Fact checking with national statistical office data

Full Fact’s “How Fact Checking Works” lists the steps in the fact checking process:

  1. Decide what you’re checking
  2. Check the claim’s context
  3. Find the source
  4. Empathise with the audience
  5. Check the source quality
  6. Ask deeper questions
  7. Write up
  8. Review

While all these steps are important, steps 3 and 5 are clearly related to finding and using data. Often for fact checkers this is national statistical data, particularly from NSOs. If the data from NSOs is difficult to find, understand or analyse, it can slow down or even make it impossible to fact check a claim.

From this, we can then list the ways national statistics publishing affects fact checkers.

  • What data exits – know what data is available in the country
  • Find data – look for data related to a claim
  • Access data – read, download, and interact with the data
  • Analyse data – analyse data, or use analysis provided
  • Contact about data – get more info about the data
  • Reference data – present and discuss the data in the published fact check

In the following sections, we describe these in more detail. We show examples from NSO websites, describing where, in our view, they go well and where they could be improved.

What data exists

NSOs can make it clear what topics they cover and what data they hold. This can be high-level lists of themes or categories, along with more detailed inventories of data.

This helps fact checkers to have a broad understanding of the scope of the NSO in their country. And in turn this helps them know which claims can and can’t be fact checked.

For example, nearly all NSOs will have high-level statistics about the economy. But not all will publish data on, say, the environment. If a fact checker knows environment data is not available, they’ll not lose time trying to check claims related to the topic. However, they can put their efforts into advocating for the NSO to collect data on the topic of the environment.

Fact checks are also affected by the quality and timeliness of the published data. If someone makes a claim that inflation has risen this quarter but the NSO only publishes inflation data yearly, then this affects if the claim can be verified.
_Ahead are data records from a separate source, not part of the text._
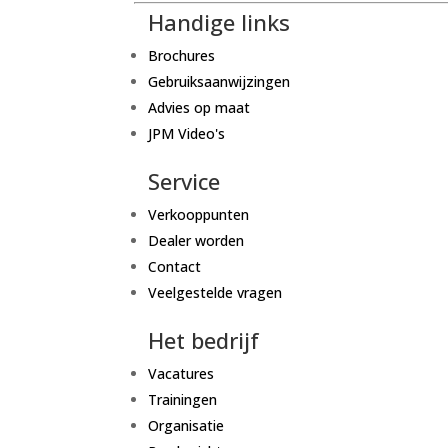
Handige links
Brochures
Gebruiksaanwijzingen
Advies op maat
JPM Video's
Service
Verkooppunten
Dealer worden
Contact
Veelgestelde vragen
Het bedrijf
Vacatures
Trainingen
Organisatie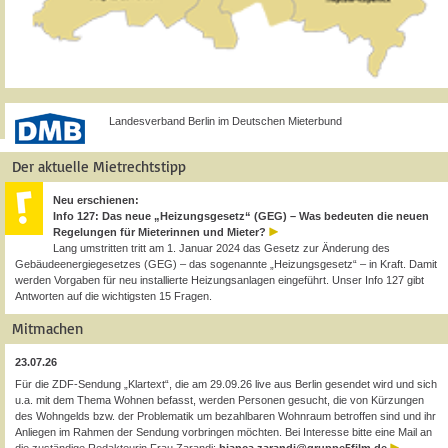
Landesverband Berlin im Deutschen Mieterbund
Der aktuelle Mietrechtstipp
Neu erschienen:
Info 127: Das neue „Heizungsgesetz“ (GEG) – Was bedeuten die neuen
Regelungen für Mieterinnen und Mieter?
Lang umstritten tritt am 1. Januar 2024 das Gesetz zur Änderung des
Gebäudeenergiegesetzes (GEG) – das sogenannte „Heizungsgesetz“ – in Kraft. Damit
werden Vorgaben für neu installierte Heizungsanlagen eingeführt. Unser Info 127 gibt
Antworten auf die wichtigsten 15 Fragen.
Mitmachen
23.07.26
Für die ZDF-Sendung „Klartext“, die am 29.09.26 live aus Berlin gesendet wird und sich
u.a. mit dem Thema Wohnen befasst, werden Personen gesucht, die von Kürzungen
des Wohngelds bzw. der Problematik um bezahlbaren Wohnraum betroffen sind und ihr
Anliegen im Rahmen der Sendung vorbringen möchten. Bei Interesse bitte eine Mail an
die zuständige Redakteurin Frau Zarandi:
bianca.zarandi@gruppe5film.de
For examples of how NSOs show the range of topics they cover. Statistics South Africa has a list of categories in the right hand bar on their site. Statistics Canada has a page listing the subjects they cover. While Argentina’s INEC homepage shows a list of topics by hovering over the ESTADÍSTICAS heading. The Pakistan Bureau of Statistics keeps a simple list on the left-hand side of their homepage.

Find data

Fact checkers search for NSO datasets in a number of ways. They can use an external search engine like Google, or use the search on the NSO website, or navigate through the site, or search and scroll through reports which contain data tables.
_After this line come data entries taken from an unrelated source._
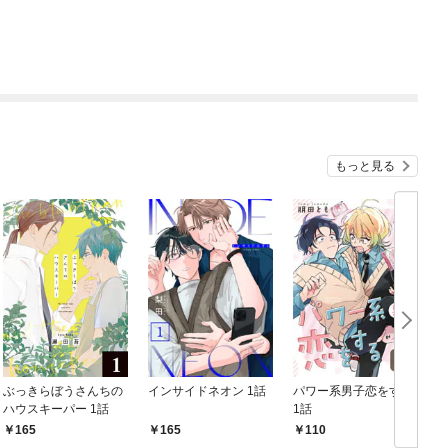
もっと見る
ぶっきらぼうさんちの
インサイドネオン 1話
パワー系男子恋をする
ハウスキーパー 1話
1話
165
165
110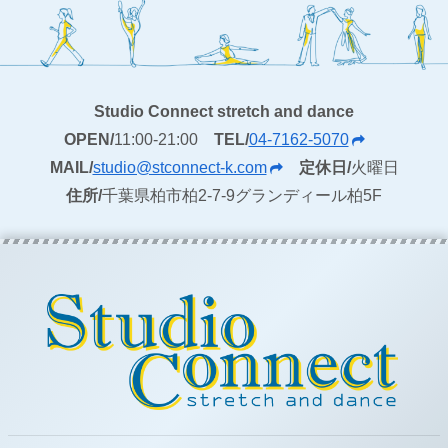
Studio Connect stretch and dance
OPEN/
11:00-21:00
TEL/
04-7162-5070
MAIL/
studio@stconnect-k.com
定休日/
火曜日
住所/
千葉県柏市柏2-7-9グランディール柏5F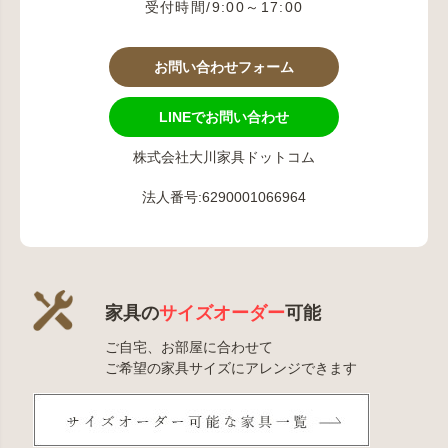
受付時間/9:00～17:00
お問い合わせフォーム
LINEでお問い合わせ
株式会社大川家具ドットコム
法人番号:6290001066964
家具の
サイズオーダー
可能
ご自宅、お部屋に合わせて
ご希望の家具サイズにアレンジできます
All of these can be made easier by how NSOs describe and publish data. NSOs can have data available alongside reports, a website structure that’s easy to navigate or include good dataset descriptions.
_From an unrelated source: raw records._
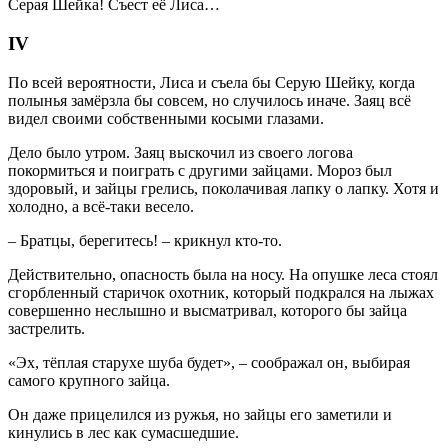
Серая Шейка! Съест её Лиса…
IV
По всей вероятности, Лиса и съела бы Серую Шейку, когда
полынья замёрзла бы совсем, но случилось иначе. Заяц всё
видел своими собственными косыми глазами.
Дело было утром. Заяц выскочил из своего логова
покормиться и поиграть с другими зайцами. Мороз был
здоровый, и зайцы грелись, поколачивая лапку о лапку. Хотя и
холодно, а всё-таки весело.
– Братцы, берегитесь! – крикнул кто-то.
Действительно, опасность была на носу. На опушке леса стоял
сгорбленный старичок охотник, который подкрался на лыжах
совершенно неслышно и высматривал, которого бы зайца
застрелить.
«Эх, тёплая старухе шуба будет», – соображал он, выбирая
самого крупного зайца.
Он даже прицелился из ружья, но зайцы его заметили и
кинулись в лес как сумасшедшие.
A useful search function on the NSO website with filters can be of great help. For example, the search results page on the UK’s Office of National Statistics site allows the user to filter by publication or data type. The Department of Statistics Singapore uses Google as a site search, but adds a number of filters for things like data, publications, PDFs and Excel files. Whereas the results on the India Ministry of Statistics and Programme Implementation has just a straight list of results.

Metadata is data that describes datasets. NSOs can add quality metadata to their datasets such that they’re easier to understand, find and work with. This slidedeck from the United Nations Statistical Division describes the benefits of good metadata for statistics:

Metadata (and data) that follow specific standardized patterns:

  • are easier for users to interpret and lend themselves to machine readability and electronic exchange
  • use a common template for organizing metadata
  • improve comparability of data, both at the global level (between countries), and within countries – to understand comparability in time series over time

Adding standardised metadata to datasets can make it easier for external search engines to find them. In turn it makes it easier for fact checkers to find the data they need.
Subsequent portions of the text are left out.